Pulmonary arterial hypertension in adult congenital heart disease

Impact and Outcome

Data from the GUTI-GUCH Registry

Claudio Gabriel Morós, Marisa Pacheco Otero, Gianina Faliya, María del Carmen Rubio, Mariana López Daneri, Isabel Torres, Ines Abella, Álvaro Sosa Lipandri, Liliana Noemí Nicolosi, María Grippo.

Introduction

 Adult congenital heart disease (ACHD) is one of the fastest growing cardiology subgroups in recent years, due to early diagnosis and advances in surgical and endovascular treatment. It is estimated that between 85-90% of the congenital heart disease patients will reach adulthood. The survival of these patients generates complications and sequels that result in a higher rate of hospitalizations and new surgeries, among other procedures.

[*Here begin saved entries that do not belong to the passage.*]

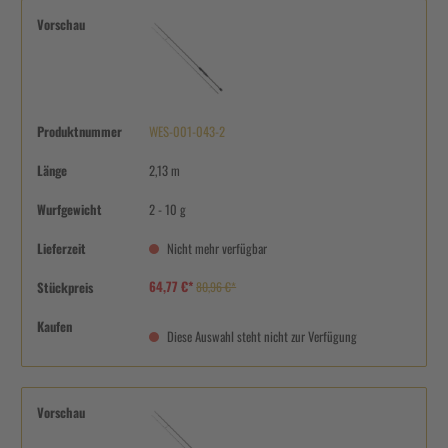
Vorschau
Produktnummer
WES-001-043-2
Länge
2,13 m
Wurfgewicht
2 - 10 g
Lieferzeit
Nicht mehr verfügbar
64,77 €*
Stückpreis
80,96 €*
Kaufen
Diese Auswahl steht nicht zur Verfügung
Vorschau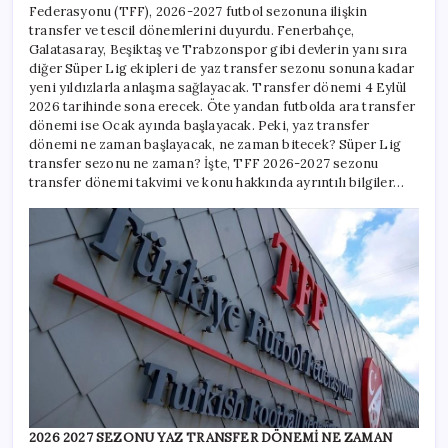
mı?
Federasyonu (TFF), 2026-2027 futbol sezonuna ilişkin
Futbolda
transfer ve tescil dönemlerini duyurdu. Fenerbahçe,
transfer
Galatasaray, Beşiktaş ve Trabzonspor gibi devlerin yanı sıra
ve
diğer Süper Lig ekipleri de yaz transfer sezonu sonuna kadar
tescil
yeni yıldızlarla anlaşma sağlayacak. Transfer dönemi 4 Eylül
dönemi
2026 tarihinde sona erecek. Öte yandan futbolda ara transfer
takvimi
dönemi ise Ocak ayında başlayacak. Peki, yaz transfer
belli
dönemi ne zaman başlayacak, ne zaman bitecek? Süper Lig
oldu!
transfer sezonu ne zaman? İşte, TFF 2026-2027 sezonu
için
transfer dönemi takvimi ve konu hakkında ayrıntılı bilgiler…
2026 2027 SEZONU YAZ TRANSFER DÖNEMİ NE ZAMAN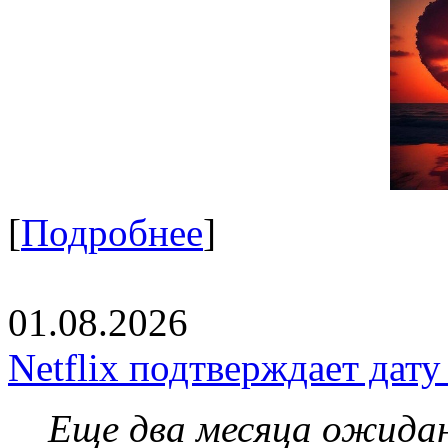
[
Подробнее
]
01.08.2026
Netflix подтверждает дат
Еще два месяца ожидан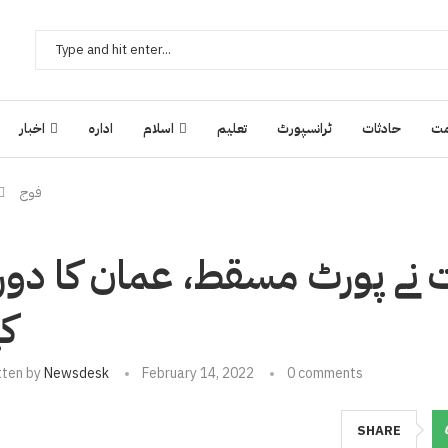
ت
حادثات
ٹرانسپورٹ
تعلیم
اسلام
ادارہ
اخبار
فوج
 نے پورٹ مسقط، عمان کا دور
کی
tten by
Newsdesk
February 14, 2022
0 comments
SHARE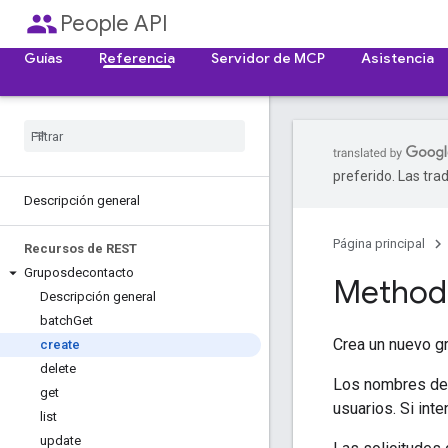
people
People API
Guías
Referencia
Servidor de MCP
Asistencia
preferido. Las tra
Descripción general
Página principal
Recursos de REST
Gruposdecontacto
Method:
Descripción general
batch
Get
Crea un nuevo gr
create
delete
Los nombres de 
get
usuarios. Si int
list
update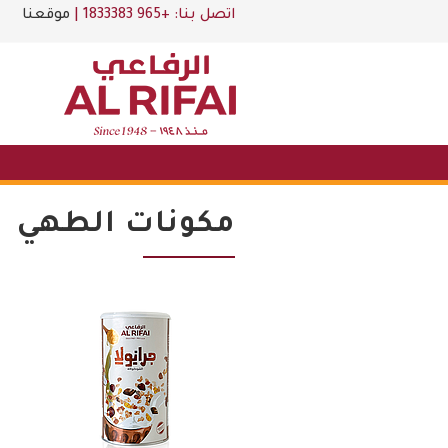
اتصل بنا:
+965 1833383
|
موقعنا
مكونات الطهي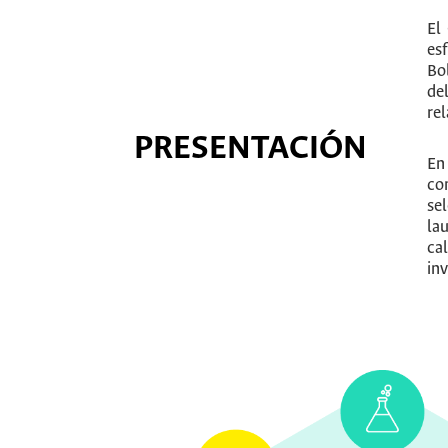
El
es
Bo
de
re
PRESENTACIÓN
En
co
se
la
ca
in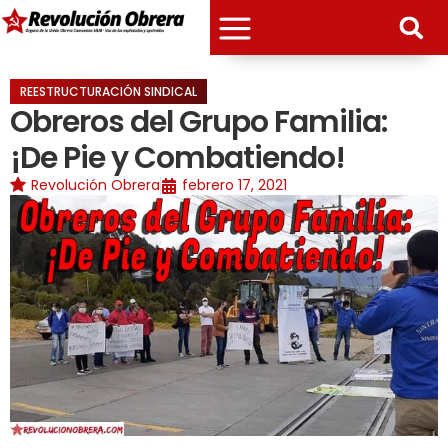
REESTRUCTURACIÓN SINDICAL
Obreros del Grupo Familia:
¡De Pie y Combatiendo!
Revolución Obrera
febrero 17, 2021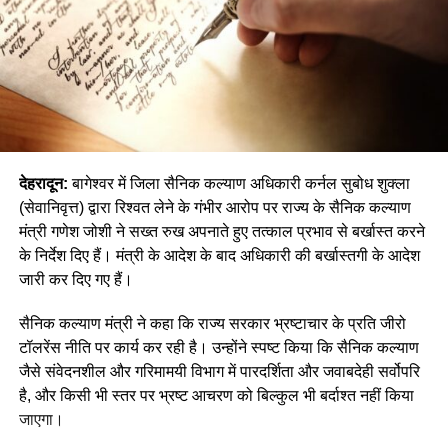
देहरादून:
बागेश्वर में जिला सैनिक कल्याण अधिकारी कर्नल सुबोध शुक्ला
(सेवानिवृत्त) द्वारा रिश्वत लेने के गंभीर आरोप पर राज्य के सैनिक कल्याण
मंत्री गणेश जोशी ने सख्त रुख अपनाते हुए तत्काल प्रभाव से बर्खास्त करने
के निर्देश दिए हैं। मंत्री के आदेश के बाद अधिकारी की बर्खास्तगी के आदेश
जारी कर दिए गए हैं।
सैनिक कल्याण मंत्री ने कहा कि राज्य सरकार भ्रष्टाचार के प्रति जीरो
टॉलरेंस नीति पर कार्य कर रही है। उन्होंने स्पष्ट किया कि सैनिक कल्याण
जैसे संवेदनशील और गरिमामयी विभाग में पारदर्शिता और जवाबदेही सर्वोपरि
है, और किसी भी स्तर पर भ्रष्ट आचरण को बिल्कुल भी बर्दाश्त नहीं किया
जाएगा।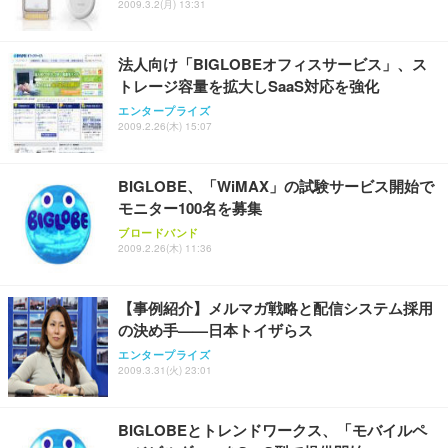
2009.3.2(月) 13:31
法人向け「BIGLOBEオフィスサービス」、ス
トレージ容量を拡大しSaaS対応を強化
エンタープライズ
2009.2.26(木) 15:07
BIGLOBE、「WiMAX」の試験サービス開始で
モニター100名を募集
ブロードバンド
2009.2.26(木) 11:36
【事例紹介】メルマガ戦略と配信システム採用
の決め手——日本トイザらス
エンタープライズ
2009.3.31(火) 23:01
BIGLOBEとトレンドワークス、「モバイルペ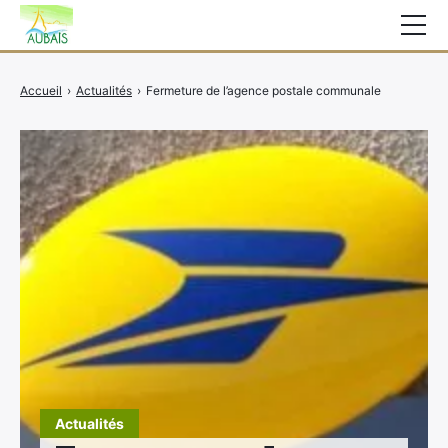
Mairie
Accueil
›
Actualités
›
Fermeture de l’agence postale communale
Affichage légal
Actualités
Vie au village
Services
CCAS
Contact
Elections
Etat Civil
Autres Démarches
Actualités
×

It is estimated that between from 5% to 10% of patients with AHCD will develop pulmonary hypertension (PH) during their evolution being nowadays the most frequent cause of pulmonary arterial hypertension (PAH) after the connective tissue diseases. Its presence it is related with the worst patient’s prognosis.

The present work’s objective was to analyze the epidemiological, clinical and pharmacological characteristics on patients with PAH and the impact on the survival rate.